The following day I head for the hills on a borrowed motorbike. In the hilltop kampung of Namata, south of Seba, the native ancestor-worshipping Jingi Tiu religion still lingers. A woman named Hi’a tells me that during Jingi Tiu ceremonies people from around the island, dressed in traditional ikat cloth, descend on Namata.
The houses have long thatched roofs. According to legend the first settlers came originally from India. When they came ashore they turned their boats upside down for shelter, and traditional Sabu houses are reminiscent of these makeshift dwellings.
From Namata I follow a rough road south into rolling hills grazed by sheep and horses. Sabu is a dry island where maize is the staple crop and drought is a real risk.
Over the next two days I travel the back roads of Sabu, finding warm welcomes and fine white beaches where seawater is left in upturned clamshells to evaporate and make salt. Bumpy tracks lead to hilltops offering swelling views to rocky shores, to the off-lying hulk of Raijua Island, and to the empty horizon beyond.
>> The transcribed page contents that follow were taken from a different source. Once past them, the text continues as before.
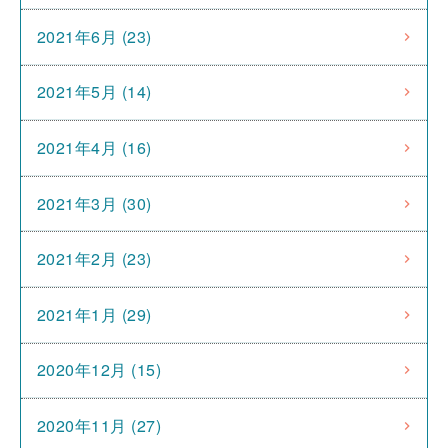
2021年6月 (23)
2021年5月 (14)
2021年4月 (16)
2021年3月 (30)
2021年2月 (23)
2021年1月 (29)
2020年12月 (15)
2020年11月 (27)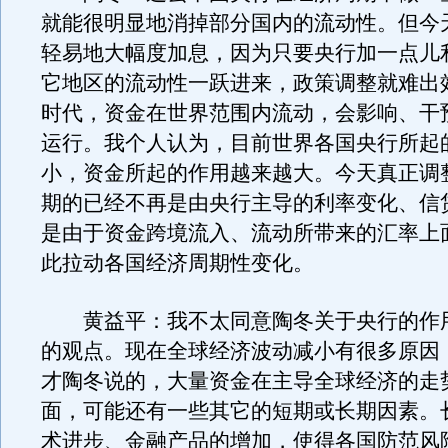
就能很明显地消掉部分国内的流动性。但今
轻易地大幅度加息，因为只要央行加一点儿
它地区的流动性一跃进来，政策调整就难出
时代，资金在世界范围内流动，会影响、干
运行。我个人认为，目前世界各国央行所起
小，资金所起的作用越来越大。今天真正调
期的已经不再是由央行主导的利率变化、信
是由于资金跨境流入、流动所带来的汇率上
此拉动各国经济周期性变化。
黄益平：我不太同意陶冬关于央行的作
的观点。现在全球经济波动减小有很多原因
才陶冬说的，大量资金在主导全球经济的走
面，可能还有一些其它的短期或长期因素。
术进步、金融产品的增加，使得各国防范风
Cook noted that the people of Sabu were addicted to betel nut — and they still are; smiles here have an extra dash of red color. The other lifeblood of Sabu is the lontar palm, which provides sweet sap for making sugar and palm wine, described by him as “a very sweet agreeable Cooling liquor.” On other islands, people hack steps into the trunks to get at the harvest, but in Sabu there is such respect for this “tree of life” that locals wish no injury upon it and bind smooth pebbles to the trunk with twists of dried leaf for footholds instead.
Cook sailed from Sabu on Sept. 21, 1770. As the island fell behind, the captain called his men together and swore them to secrecy about the place they had just visited for fear of arousing Dutch jealously in Batavia. As I make my own departure on the returning Kupang-bound ferry, watching the white beaches and lontar-clad hills fade to a dot on the empty horizon, it seems like the secret is still well-kept.